FREDERICTON — A New Brunswick anti-bullying activist has suffered a setback in his campaign against a TV reality show that pits bullies against mixed martial arts fighters for cash.
Rob Frenette of Fredericton launched a complaint with the Canadian Broadcast Standards Council, a non-governmental organization, after watching an episode of Bully Beatdown on MTV Canada in April 2009.
Frenette, 21, asked the council to investigate whether the program, which he said promotes violence as a solution to violence, was in breach of broadcasting standards.
But in a decision released Wednesday, a council panel that examined the episode Frenette watched ruled that no standards were violated under the Canadian Association of Broadcasters’ violence code.
“In the end, although sympathetic to the complainant’s concerns about the best societal solution to the bullying problem, the panel finds no breach of any of the foregoing standards as a result of the type, timing, or advisory choices regarding the violent content of the challenged episode,” reads the 10-page decision dated April 1.
Frenette, who recalls suffering years of physical and mental torment from bullies while growing up, said he was upset with the panel’s decision.
“The violence itself was something that I don’t agree with, the money is another thing and the whole program doesn’t seem like it’s something that really needed to be done,” Frenette, the founder of BullyingCanada.ca, said Wednesday.
Brad Schwartz, senior vice-president and general manager of Much MTV Group, said the decision was fair. “The show takes an entertaining and creative spin on the topic, but it certainly brings the topic of bullying into debate and into the conversation, which is what we want to do,” Schwartz said.
“Bully Beatdown” is a production of MTV in the United States.
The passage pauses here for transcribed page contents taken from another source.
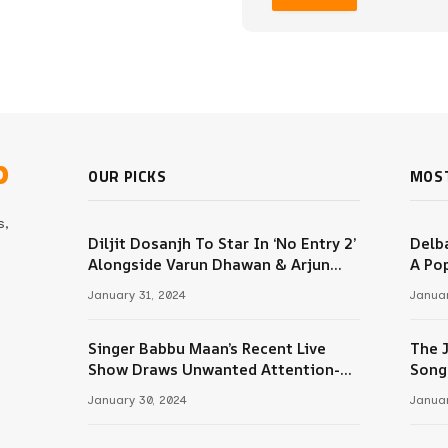
b
OUR PICKS
MOS
s,
Diljit Dosanjh To Star In ‘No Entry 2’
Delba
Alongside Varun Dhawan & Arjun
A Pop
m
Kapoor
January 31, 2024
Januar
Singer Babbu Maan’s Recent Live
The 
Tube
Show Draws Unwanted Attention-
Song
Here’s Why
January 30, 2024
Januar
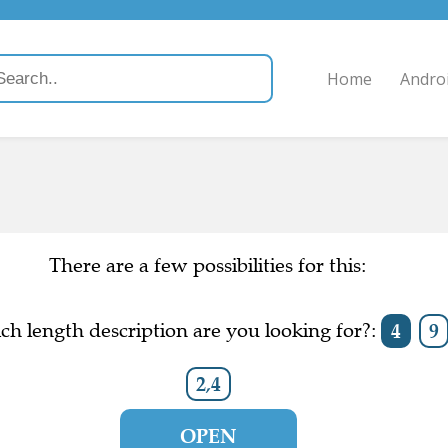
Home
Andro
There are a few possibilities for this:
h length description are you looking for?:
4
9
2,4
OPEN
Schwartz said about 16 episodes have aired in Canada, though the show is not currently being broadcast.
The show sees bullies challenged to a match against a mixed martial arts fighter in hopes of walking away with $10,000. If the bully loses the fight, the person they’ve been picking on gets the cash instead.
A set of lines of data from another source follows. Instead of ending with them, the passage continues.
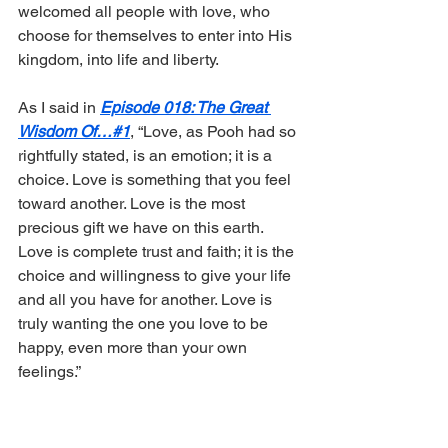
welcomed all people with love, who 
choose for themselves to enter into His 
kingdom, into life and liberty.
As I said in 
Episode 018: The Great 
Wisdom Of…#1
, “Love, as Pooh had so 
rightfully stated, is an emotion; it is a 
choice. Love is something that you feel 
toward another. Love is the most 
precious gift we have on this earth. 
Love is complete trust and faith; it is the 
choice and willingness to give your life 
and all you have for another. Love is 
truly wanting the one you love to be 
happy, even more than your own 
feelings.”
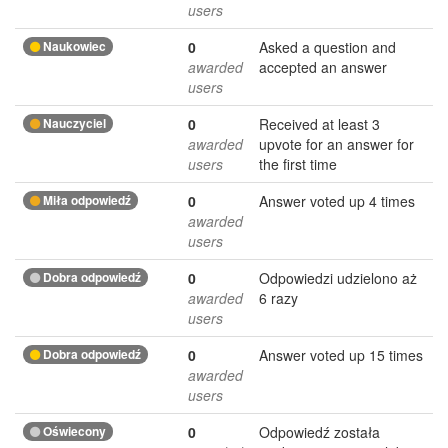
users
Naukowiec
0
Asked a question and
awarded
accepted an answer
users
Nauczyciel
0
Received at least 3
awarded
upvote for an answer for
users
the first time
Miła odpowiedź
0
Answer voted up 4 times
awarded
users
Dobra odpowiedź
0
Odpowiedzi udzielono aż
awarded
6 razy
users
Dobra odpowiedź
0
Answer voted up 15 times
awarded
users
Oświecony
0
Odpowiedź została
The episode that prompted Frenette’s complaint aired April 21, 2009, on MTV Canada, which is wholly owned by CTV Inc., and centred around two brothers.
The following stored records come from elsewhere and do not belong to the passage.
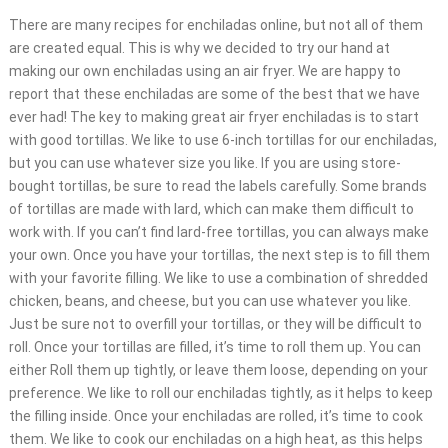
There are many recipes for enchiladas online, but not all of them
are created equal. This is why we decided to try our hand at
making our own enchiladas using an air fryer. We are happy to
report that these enchiladas are some of the best that we have
ever had! The key to making great air fryer enchiladas is to start
with good tortillas. We like to use 6-inch tortillas for our enchiladas,
but you can use whatever size you like. If you are using store-
bought tortillas, be sure to read the labels carefully. Some brands
of tortillas are made with lard, which can make them difficult to
work with. If you can’t find lard-free tortillas, you can always make
your own. Once you have your tortillas, the next step is to fill them
with your favorite filling. We like to use a combination of shredded
chicken, beans, and cheese, but you can use whatever you like.
Just be sure not to overfill your tortillas, or they will be difficult to
roll. Once your tortillas are filled, it’s time to roll them up. You can
either Roll them up tightly, or leave them loose, depending on your
preference. We like to roll our enchiladas tightly, as it helps to keep
the filling inside. Once your enchiladas are rolled, it’s time to cook
them. We like to cook our enchiladas on a high heat, as this helps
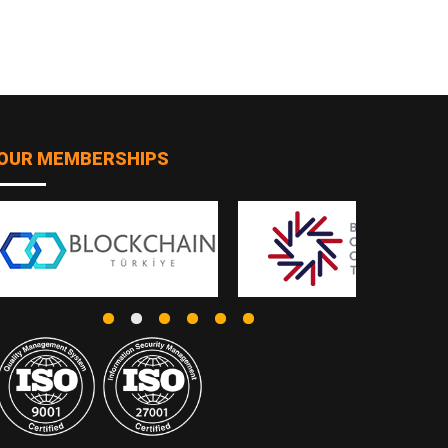
OUR MEMBERSHIPS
According to the panel’s decision, the episode showed a videotaped plea from one of the brothers asking the show to teach his verbally and physically abusive sibling a lesson.
The episode also featured shots of the bully training for his match against a professional fighter, as well as the actual fight. The two-round match, which involved grappling moves and kick-boxing, took place before an audience and in a cage similar to those used in actual mixed martial arts competitions.
At the end of the episode, the two brothers hugged and reconciled.
In its decision, the panel ruled the show’s nighttime slot was appropriate. It also agreed with the episode’s 14-plus age classification, which allows for intense scenes of violence, though the panel described the show’s violence as moderate.
The panel said “it does not consider that the challenged episode in any way promotes or glamorizes violence” but that “it attempts the opposite, namely, the criticizing of bullying violence.”
It also pointed out that the bully consented to the fight, had a training session, followed mixed martial arts rules and wore protective gear.
While the panel said it appreciates Frenette’s belief that “Bully Beatdown” sends the wrong message, it is not its role to decide whether the “approach of a program taken by a broadcaster is right or wrong.”
The panel also noted that MTV provided Frenette with a “thorough” response when it learned of his complaint.
The letter, dated June 5, 2009, and signed by Schwartz, says MTV is “a non-conformist, unconventional television station that pushes boundaries while adhering to … broadcast codes.”
It also commends Frenette for his efforts to raise awareness about bullying.
Frenette said he plans to take the matter to the Canadian Radio-television and Telecommunications Commission, the independent public organization that regulates Canada’s broadcasting system.
According to its website, the Canadian Broadcast Standards Council does not have an internal appeals mechanism. Complainants who are unhappy with a decision are advised to contact the commission.